Not as far as Google is concerned, it seems.

Google, the internet search engine, have recently announced that the speed of a website will affect the ranking of that website in their search results. Sites that are judged to be slow will be placed further down the list of search results.

The two ways in which Google plans to measure the speed of a web-page are: The Googlebot will measure how fast each page it crawls responds to its requests; and the Google toolbar will be sending load times back to Google.

What it means for you

It’s early days, and the strategy needs some refinement, but the basic premise is a sensible one.

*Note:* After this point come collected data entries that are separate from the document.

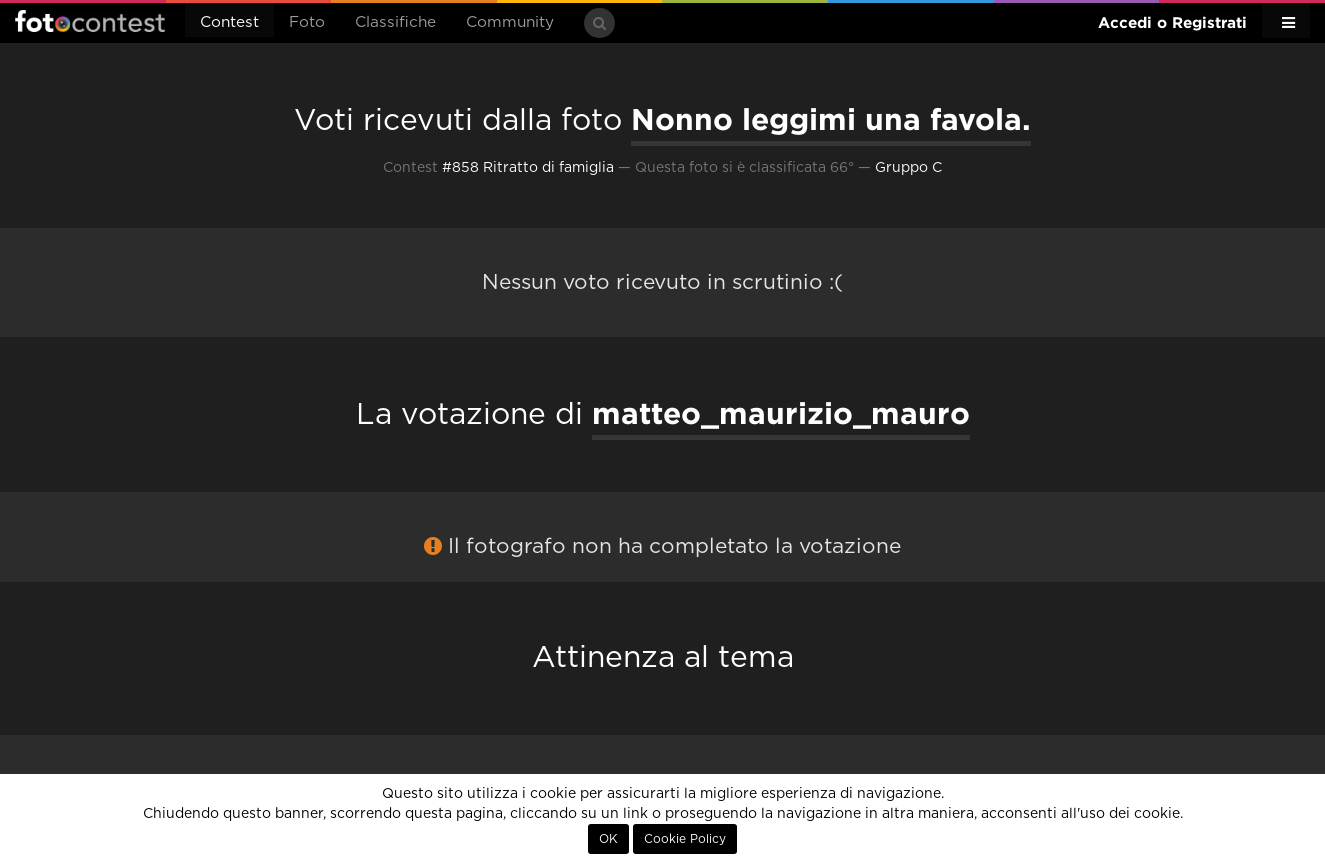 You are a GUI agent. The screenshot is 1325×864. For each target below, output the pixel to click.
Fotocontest (90, 21)
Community (510, 22)
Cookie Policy (685, 839)
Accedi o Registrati (1172, 22)
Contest (229, 22)
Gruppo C (908, 168)
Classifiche (395, 22)
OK (608, 839)
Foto (307, 22)
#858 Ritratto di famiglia (528, 168)
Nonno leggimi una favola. (831, 119) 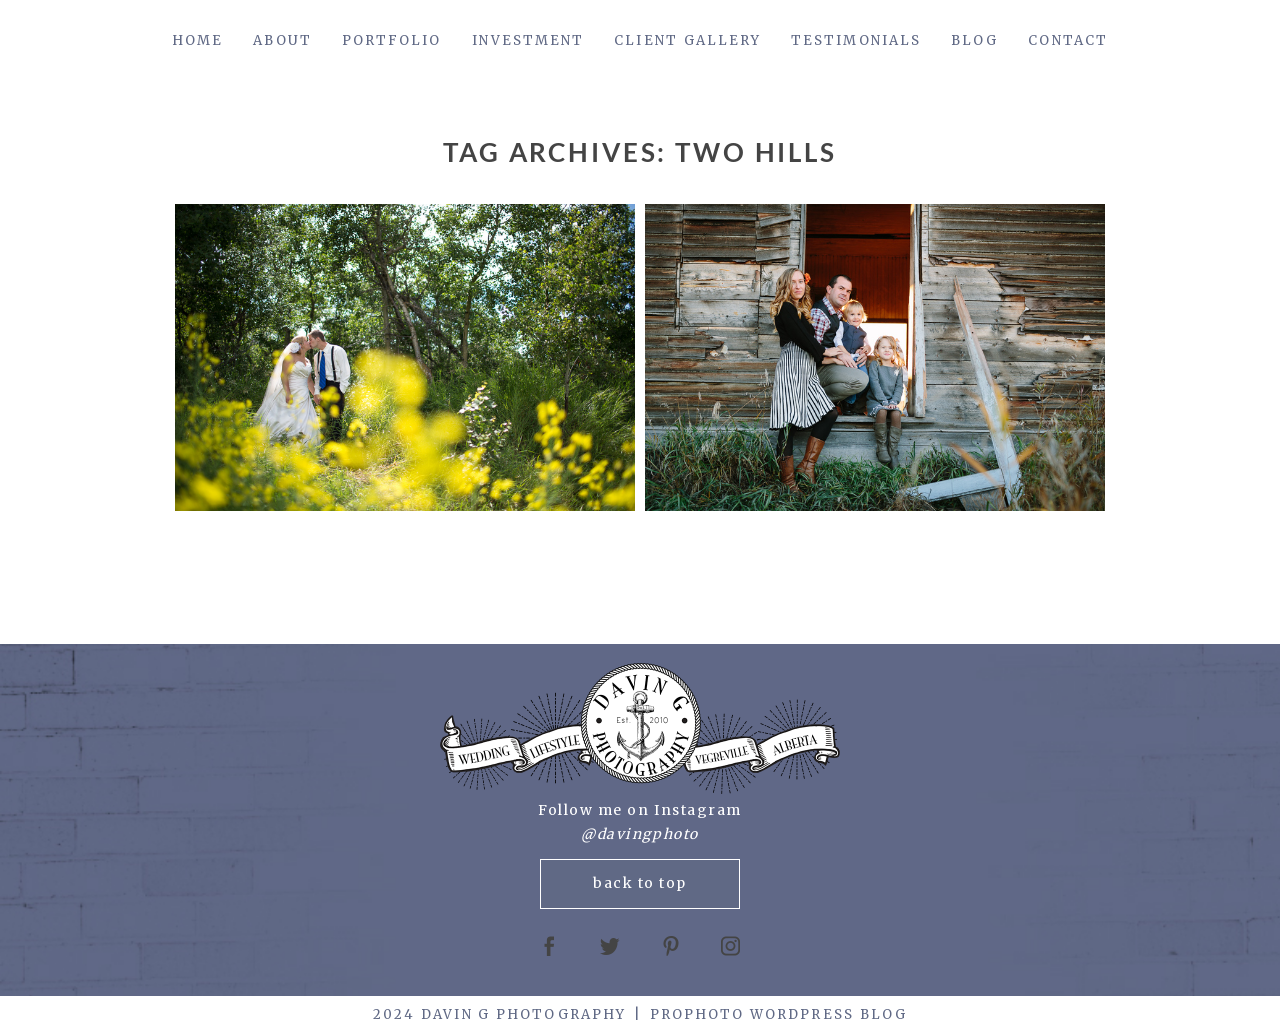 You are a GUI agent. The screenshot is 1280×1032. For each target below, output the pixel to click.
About (282, 40)
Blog (974, 40)
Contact (1068, 40)
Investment (528, 40)
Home (197, 40)
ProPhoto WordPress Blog (778, 1014)
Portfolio (392, 40)
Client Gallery (687, 40)
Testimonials (856, 40) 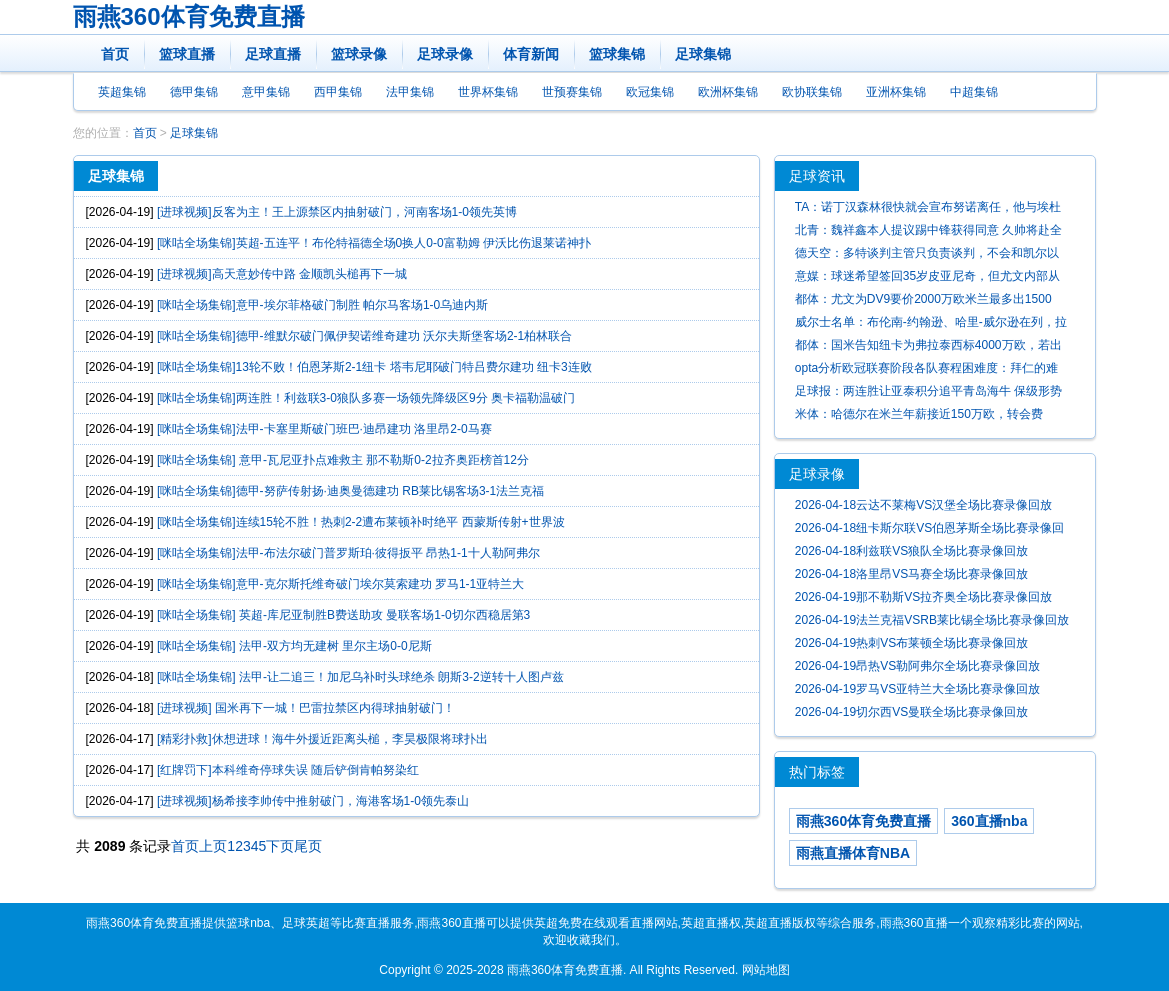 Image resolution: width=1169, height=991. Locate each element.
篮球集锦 (617, 54)
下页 (280, 846)
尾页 (308, 846)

When researching the relationship between speed of service and user engagement, the search provider slowed the delivery of their own results pages for a period, during which there was a noticeable drop in the numbers of clicks on search results. The obvious conclusion: slower web-pages mean a negative user experience. And an unhappy user is a user who abandons the website, and Google.

In other words, Google needs to deliver good, high-quality, well-built websites to their users – and if your site isn’t one of this number, then you can’t expect them to give your website priority in the search results listing over one that is.

For site owners, and particularly those thinking of paying for a website, site speed has become another point for assessing the quality of their site and the effectiveness of that site as a business tool.

Conclusion

There are over 200 rules which Google uses to evaluate a website, so this announcement shouldn’t place undue emphasis on site speed alone. In fact, a demotion in ranking should only affect 1% of websites at the minute, according to Google’s Matt Cutts – content is king, and a well-written, relevant site will do better than a fast one.

However, speed is a factor that developers and business owners ignore at their peril. Not only are Google’s findings about user disengagement with slower websites very telling, but any threat to search engine result positioning needs to be addressed. With over 65% of the search market-share, Google’s new ranking policy affects everyone that wants their website to be found on the web.

If you haven’t considered the speed of your websites before, you should – and now.

Other information

You can read more about the importance of site speed to Google ranking on the Google Webmaster Central Blog.

Google's share of the search-market is provided by Nielsen reports February 2010 US rankings.